I deployed my test program onto an Azure VM (“extra small”, if it matters?) and ran it. Here’s what came out:
WazTable Executing batch of 26 Executing batch of 28 Executing batch of 22 Executing batch of 46 Executing batch of 51 Executing batch of 61 Executing batch of 32 Executing batch of 14 Executing batch of 46 Executing batch of 34 Executing batch of 31 Executing batch of 42 Executing batch of 59 Executing batch of 8 00:00:01.8756798 Sqlite Executing batch of 26 Executing batch of 28 Executing batch of 22 Executing batch of 46 Executing batch of 51 Executing batch of 61 Executing batch of 32 Executing batch of 14 Executing batch of 46 Executing batch of 34 Executing batch of 31 Executing batch of 42 Executing batch of 59 Executing batch of 8 00:00:03.4291801
So although SQLite was massively faster on my local SSD-powered workstation. It was substantially slower (almost 2x) when running from the Azure VM (and hence on a blob store). This was a bit disappointing but it gives me confidence that I am using the right data storage tool for the job.
You may be wondering why I even considered SQLite as an option in the first place. Well, good question. I am still on the fence as to whether my application will be “full cloud” or just a half-way house that can be installed somewhere without any cloudy stuff involved. That’s why I wanted to investigate SQLite as it’s a standalone database. I might support both, in which case I would use SQLite for non-cloud deployments and Azure Table Storage for cloud deployments. I still find it disappointing how inefficient the Azure Table Storage has been designed. They really need to introduce a lower-level network transport like the one for Service Bus. And a better, XML-less, serialization format.
Thanks for the benchmarks. It’s good to have some information about the speed of table storage.
Did you do any analysis to see why SQLite did so poorly on the Azure VM? Given your discovery related to the technology utilized by table storage it seems counter intuitive that it would perform better/faster given the test you ran?

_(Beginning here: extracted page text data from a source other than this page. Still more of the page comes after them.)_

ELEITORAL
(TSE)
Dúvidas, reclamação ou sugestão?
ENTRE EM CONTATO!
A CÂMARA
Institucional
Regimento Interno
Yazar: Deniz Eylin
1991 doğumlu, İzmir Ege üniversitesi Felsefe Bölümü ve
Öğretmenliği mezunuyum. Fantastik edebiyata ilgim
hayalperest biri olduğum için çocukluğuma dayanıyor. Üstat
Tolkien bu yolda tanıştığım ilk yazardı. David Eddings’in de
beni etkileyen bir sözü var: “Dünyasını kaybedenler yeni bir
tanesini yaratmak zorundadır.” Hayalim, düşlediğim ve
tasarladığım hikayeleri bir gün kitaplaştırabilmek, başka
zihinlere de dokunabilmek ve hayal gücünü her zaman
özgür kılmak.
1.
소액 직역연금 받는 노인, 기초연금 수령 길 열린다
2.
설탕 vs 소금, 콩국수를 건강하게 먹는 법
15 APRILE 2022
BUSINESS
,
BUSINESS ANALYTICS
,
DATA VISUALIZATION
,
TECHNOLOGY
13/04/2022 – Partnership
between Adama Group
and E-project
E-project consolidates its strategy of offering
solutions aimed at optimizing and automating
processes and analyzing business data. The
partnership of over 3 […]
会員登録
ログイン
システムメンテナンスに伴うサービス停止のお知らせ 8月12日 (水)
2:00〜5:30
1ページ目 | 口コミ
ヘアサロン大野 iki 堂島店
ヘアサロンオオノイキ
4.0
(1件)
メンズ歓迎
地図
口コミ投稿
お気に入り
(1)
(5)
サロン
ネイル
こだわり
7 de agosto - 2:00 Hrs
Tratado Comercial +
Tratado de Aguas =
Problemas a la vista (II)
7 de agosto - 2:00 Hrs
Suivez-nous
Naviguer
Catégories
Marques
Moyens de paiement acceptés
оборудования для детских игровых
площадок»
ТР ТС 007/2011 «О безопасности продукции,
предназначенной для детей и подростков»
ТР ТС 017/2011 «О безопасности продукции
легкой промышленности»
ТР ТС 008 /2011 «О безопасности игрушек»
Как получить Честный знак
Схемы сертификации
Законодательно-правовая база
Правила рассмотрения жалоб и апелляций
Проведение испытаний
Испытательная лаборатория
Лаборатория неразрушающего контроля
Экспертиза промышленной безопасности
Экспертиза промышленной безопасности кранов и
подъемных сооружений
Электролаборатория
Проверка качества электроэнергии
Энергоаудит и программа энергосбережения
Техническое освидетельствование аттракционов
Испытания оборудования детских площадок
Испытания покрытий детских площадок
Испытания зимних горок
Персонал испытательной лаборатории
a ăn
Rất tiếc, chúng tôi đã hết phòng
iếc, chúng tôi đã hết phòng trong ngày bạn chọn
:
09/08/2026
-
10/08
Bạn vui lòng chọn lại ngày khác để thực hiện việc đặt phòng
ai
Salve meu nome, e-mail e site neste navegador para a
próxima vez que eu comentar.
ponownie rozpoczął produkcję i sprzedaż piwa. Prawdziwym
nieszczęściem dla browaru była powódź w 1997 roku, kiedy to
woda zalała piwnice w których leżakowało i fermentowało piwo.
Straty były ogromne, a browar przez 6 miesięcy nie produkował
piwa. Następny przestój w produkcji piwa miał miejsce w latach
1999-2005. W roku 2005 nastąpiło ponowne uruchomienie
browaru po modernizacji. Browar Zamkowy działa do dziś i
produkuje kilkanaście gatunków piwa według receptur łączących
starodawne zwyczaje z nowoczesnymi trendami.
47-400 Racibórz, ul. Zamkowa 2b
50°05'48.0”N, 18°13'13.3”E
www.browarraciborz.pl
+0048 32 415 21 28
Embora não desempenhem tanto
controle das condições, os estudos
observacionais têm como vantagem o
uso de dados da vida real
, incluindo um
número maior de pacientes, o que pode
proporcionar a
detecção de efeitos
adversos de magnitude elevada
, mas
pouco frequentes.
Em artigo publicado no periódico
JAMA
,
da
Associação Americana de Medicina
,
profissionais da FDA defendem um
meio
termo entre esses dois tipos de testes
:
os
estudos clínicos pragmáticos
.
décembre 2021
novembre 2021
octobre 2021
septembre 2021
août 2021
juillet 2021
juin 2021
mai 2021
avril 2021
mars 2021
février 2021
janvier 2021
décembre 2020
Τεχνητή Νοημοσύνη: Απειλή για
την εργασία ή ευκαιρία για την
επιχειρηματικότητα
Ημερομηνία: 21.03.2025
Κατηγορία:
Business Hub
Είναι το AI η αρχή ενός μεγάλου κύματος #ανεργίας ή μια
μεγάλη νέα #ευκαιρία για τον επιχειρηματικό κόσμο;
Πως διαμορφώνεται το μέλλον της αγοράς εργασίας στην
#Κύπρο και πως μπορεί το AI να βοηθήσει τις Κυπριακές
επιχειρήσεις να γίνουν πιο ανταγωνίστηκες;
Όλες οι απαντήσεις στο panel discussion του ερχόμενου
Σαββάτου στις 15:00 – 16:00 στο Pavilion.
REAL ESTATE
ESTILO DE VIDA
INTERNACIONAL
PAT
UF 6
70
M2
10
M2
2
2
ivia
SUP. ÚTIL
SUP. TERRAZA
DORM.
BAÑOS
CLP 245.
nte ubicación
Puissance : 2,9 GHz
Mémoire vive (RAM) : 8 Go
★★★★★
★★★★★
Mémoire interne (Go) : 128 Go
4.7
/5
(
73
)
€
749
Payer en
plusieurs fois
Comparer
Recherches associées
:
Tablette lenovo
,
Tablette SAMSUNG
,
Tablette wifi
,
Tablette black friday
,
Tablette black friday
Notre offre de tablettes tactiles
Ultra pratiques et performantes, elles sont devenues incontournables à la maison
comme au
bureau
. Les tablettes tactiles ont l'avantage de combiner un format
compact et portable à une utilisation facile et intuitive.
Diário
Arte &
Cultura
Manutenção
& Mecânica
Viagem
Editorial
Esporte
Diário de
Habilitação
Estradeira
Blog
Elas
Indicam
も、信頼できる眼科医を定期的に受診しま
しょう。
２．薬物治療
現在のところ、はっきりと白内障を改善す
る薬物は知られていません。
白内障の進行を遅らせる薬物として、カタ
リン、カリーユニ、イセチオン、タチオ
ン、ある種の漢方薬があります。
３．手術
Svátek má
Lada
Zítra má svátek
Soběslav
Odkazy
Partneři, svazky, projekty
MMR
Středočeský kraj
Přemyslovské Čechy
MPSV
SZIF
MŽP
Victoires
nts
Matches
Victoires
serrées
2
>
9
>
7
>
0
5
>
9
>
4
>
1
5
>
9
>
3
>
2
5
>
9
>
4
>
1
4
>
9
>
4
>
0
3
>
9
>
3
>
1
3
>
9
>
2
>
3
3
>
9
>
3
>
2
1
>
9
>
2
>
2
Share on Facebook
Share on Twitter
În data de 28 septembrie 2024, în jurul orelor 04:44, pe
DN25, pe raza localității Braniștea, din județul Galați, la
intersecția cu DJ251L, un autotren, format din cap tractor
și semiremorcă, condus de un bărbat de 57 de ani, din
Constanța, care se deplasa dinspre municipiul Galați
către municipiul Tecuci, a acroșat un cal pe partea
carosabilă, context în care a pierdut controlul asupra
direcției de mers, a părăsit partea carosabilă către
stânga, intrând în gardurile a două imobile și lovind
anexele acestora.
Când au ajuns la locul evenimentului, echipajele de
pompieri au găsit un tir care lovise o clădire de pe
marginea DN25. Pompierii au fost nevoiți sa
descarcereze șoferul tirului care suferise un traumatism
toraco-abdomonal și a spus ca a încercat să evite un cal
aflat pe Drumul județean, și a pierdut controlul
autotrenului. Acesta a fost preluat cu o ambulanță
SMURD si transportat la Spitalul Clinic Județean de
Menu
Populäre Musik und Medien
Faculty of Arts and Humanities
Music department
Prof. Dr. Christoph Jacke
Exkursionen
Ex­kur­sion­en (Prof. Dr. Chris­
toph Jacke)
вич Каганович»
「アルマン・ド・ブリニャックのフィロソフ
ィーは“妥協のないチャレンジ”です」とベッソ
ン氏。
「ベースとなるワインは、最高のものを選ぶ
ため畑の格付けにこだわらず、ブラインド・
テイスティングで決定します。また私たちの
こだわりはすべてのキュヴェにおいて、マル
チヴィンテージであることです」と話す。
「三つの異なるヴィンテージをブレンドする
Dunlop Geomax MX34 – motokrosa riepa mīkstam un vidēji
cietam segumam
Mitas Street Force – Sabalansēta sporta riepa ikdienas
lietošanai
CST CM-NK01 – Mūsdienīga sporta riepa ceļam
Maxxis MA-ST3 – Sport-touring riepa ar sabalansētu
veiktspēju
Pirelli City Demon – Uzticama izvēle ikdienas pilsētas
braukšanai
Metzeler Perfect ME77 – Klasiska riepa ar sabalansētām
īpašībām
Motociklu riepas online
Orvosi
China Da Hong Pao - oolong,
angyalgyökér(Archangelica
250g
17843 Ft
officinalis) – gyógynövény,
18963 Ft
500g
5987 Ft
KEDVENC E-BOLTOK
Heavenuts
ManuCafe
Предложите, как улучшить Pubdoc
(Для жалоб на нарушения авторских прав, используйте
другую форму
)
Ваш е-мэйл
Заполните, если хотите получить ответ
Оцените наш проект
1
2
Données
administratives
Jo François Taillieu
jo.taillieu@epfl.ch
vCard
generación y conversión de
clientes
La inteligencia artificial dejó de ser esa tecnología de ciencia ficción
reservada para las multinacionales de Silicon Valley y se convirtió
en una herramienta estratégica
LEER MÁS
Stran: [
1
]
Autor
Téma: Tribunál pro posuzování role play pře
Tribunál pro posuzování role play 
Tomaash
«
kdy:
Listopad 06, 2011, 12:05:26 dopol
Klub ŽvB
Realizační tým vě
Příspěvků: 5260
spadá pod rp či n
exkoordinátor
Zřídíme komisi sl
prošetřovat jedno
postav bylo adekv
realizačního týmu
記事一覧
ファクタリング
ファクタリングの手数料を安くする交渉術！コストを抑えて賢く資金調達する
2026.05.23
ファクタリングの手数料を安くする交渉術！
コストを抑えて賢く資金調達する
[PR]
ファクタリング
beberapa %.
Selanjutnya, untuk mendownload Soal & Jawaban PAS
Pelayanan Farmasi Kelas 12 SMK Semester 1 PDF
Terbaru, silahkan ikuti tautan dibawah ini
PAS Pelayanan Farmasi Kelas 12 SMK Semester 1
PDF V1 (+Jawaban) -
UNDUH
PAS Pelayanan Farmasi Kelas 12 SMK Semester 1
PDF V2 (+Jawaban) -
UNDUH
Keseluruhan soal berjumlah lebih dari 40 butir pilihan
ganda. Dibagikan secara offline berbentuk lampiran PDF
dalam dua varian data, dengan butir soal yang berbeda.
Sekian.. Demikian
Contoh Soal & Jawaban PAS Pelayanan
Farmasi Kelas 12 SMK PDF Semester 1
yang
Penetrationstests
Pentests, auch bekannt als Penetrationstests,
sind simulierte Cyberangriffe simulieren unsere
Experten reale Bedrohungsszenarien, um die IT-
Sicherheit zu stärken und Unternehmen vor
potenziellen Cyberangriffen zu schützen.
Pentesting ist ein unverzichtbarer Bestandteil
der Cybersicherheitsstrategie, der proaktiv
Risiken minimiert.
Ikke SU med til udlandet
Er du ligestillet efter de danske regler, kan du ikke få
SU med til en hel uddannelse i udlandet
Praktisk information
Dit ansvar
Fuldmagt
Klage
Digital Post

It’s not really possible to determine precisely why it performed in that way. For what it’s worth, I don’t think it “performed badly”, just that it was slower than Table Storage. It must be down to the way Azure VM’s are setup to run their system drive as virtualised on top of a blob storage account. Maybe disabling “Geo-replication” on the storage account would have helped substantially. Maybe I should have done another test against the VM’s “temporary storage” drive which sits locally on the VM’s host machine. I don’t know whether this drive is a SSD or HDD though; MS doesn’t document that detail as far as I know.
Thanks for the reply. I would expect the SQLite using the VM to perform better as it is not using a WCF Data Service via XML serialization on both ends plus the need to write to storage which I’m assuming is also accomplished via virtual storage for Table Storage? Are their cost differences of SQLite compared with Table Storage?
Whilst it doesn’t use Data Services under the hood, it still required (in my test at least) to use the virtual drive (blob store) so there was still network or SAN I/O involved. Who knows what optimisations Azure is running under the hood for I/O of all forms.
As for cost differences. SQLite almost certainly costs more. It is a B+tree data structure sitting on disk, so often just to make a write you must make a combination of first some reads, then some writes. Rarely is a single row update going to result in a single write transaction. But again, who knows what optimisations Azure does under the hood for cloud drives. Perhaps they batch them up and flush them after an interval.